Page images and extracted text
Content starts
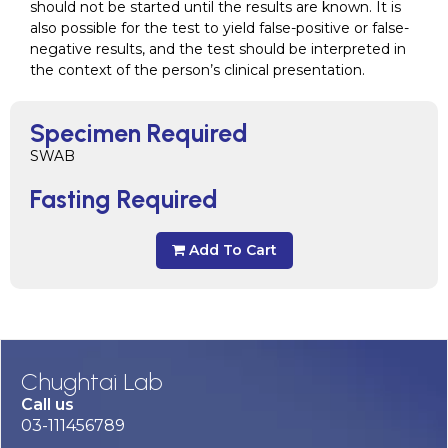
should not be started until the results are known. It is
also possible for the test to yield false-positive or false-
negative results, and the test should be interpreted in
the context of the person’s clinical presentation.
Specimen Required
SWAB
Fasting Required
Add To Cart
Chughtai Lab
Call us
03-111456789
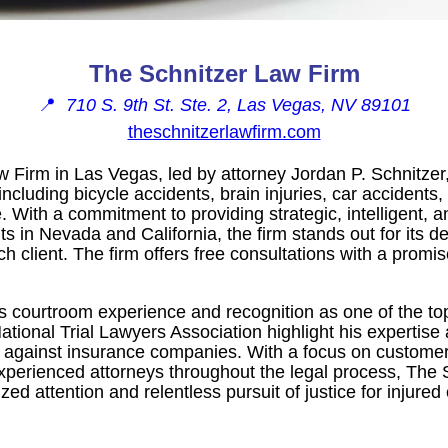
The Schnitzer Law Firm
📍
710 S. 9th St. Ste. 2, Las Vegas, NV 89101
theschnitzerlawfirm.com
 Firm in Las Vegas, led by attorney Jordan P. Schnitzer,
including bicycle accidents, brain injuries, car accidents,
 With a commitment to providing strategic, intelligent, 
ts in Nevada and California, the firm stands out for its d
ch client. The firm offers free consultations with a promis
s courtroom experience and recognition as one of the top
tional Trial Lawyers Association highlight his expertise
ts against insurance companies. With a focus on customer
perienced attorneys throughout the legal process, The 
zed attention and relentless pursuit of justice for injured 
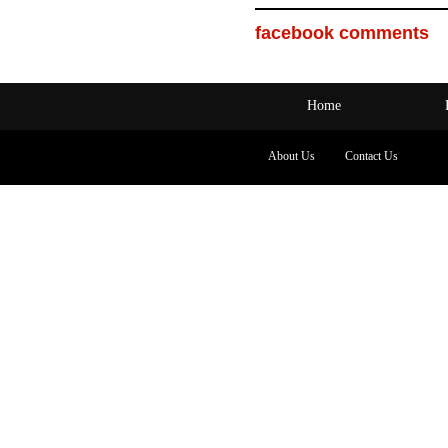
facebook comments
Home
About Us
Contact Us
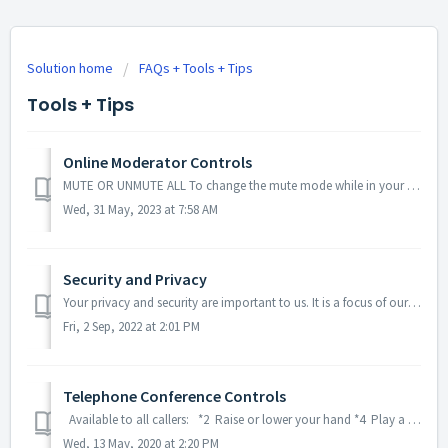
Solution home
FAQs + Tools + Tips
Tools + Tips
Online Moderator Controls
MUTE OR UNMUTE ALL To change the mute mode while in your personal Online Meeting Room: Click the megaphone icon in the top right-hand of your dashboar...
Wed, 31 May, 2023 at 7:58 AM
Security and Privacy
Your privacy and security are important to us. It is a focus of our company to ensure your conferences and personal data are kept secure throughout every st...
Fri, 2 Sep, 2022 at 2:01 PM
Telephone Conference Controls
Available to all callers: *2 Raise or lower your hand *4 Play a list of commands *6 Mute or unmute your line Available to call moderators ...
Wed, 13 May, 2020 at 2:20 PM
Content ends
Give again, word for word, the lines above from the first one through the one containing "Firm in Las"; no pictures.

should not be started until the results are known. It is
also possible for the test to yield false-positive or false-
negative results, and the test should be interpreted in
the context of the person’s clinical presentation.
Specimen Required
SWAB
Fasting Required
Add To Cart
Chughtai Lab
Call us
03-111456789
The Schnitzer Law Firm
📍
710 S. 9th St. Ste. 2, Las Vegas, NV 89101
theschnitzerlawfirm.com
 Firm in Las Vegas, led by attorney Jordan P. Schnitzer,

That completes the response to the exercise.